[Saved entries]
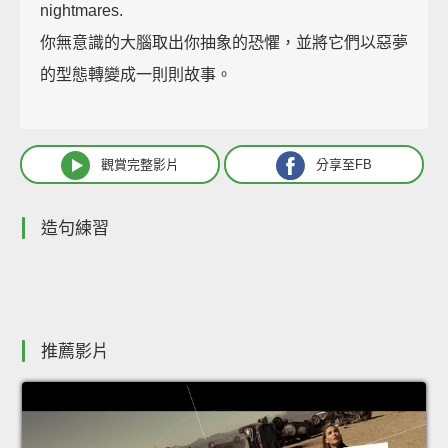
nightmares.
你無意識的大腦取出你抽象的恐懼，並將它們以惡夢
的型態轉變成一則則故事。
觀賞完整影片
分享至FB
造句練習
推薦影片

WORK TO BE COMPLETED. Set down the entries above again exactly, minus any image.

RESPONSE TO THE EXERCISE.
nightmares.
你無意識的大腦取出你抽象的恐懼，並將它們以惡夢
的型態轉變成一則則故事。
觀賞完整影片
分享至FB
造句練習
推薦影片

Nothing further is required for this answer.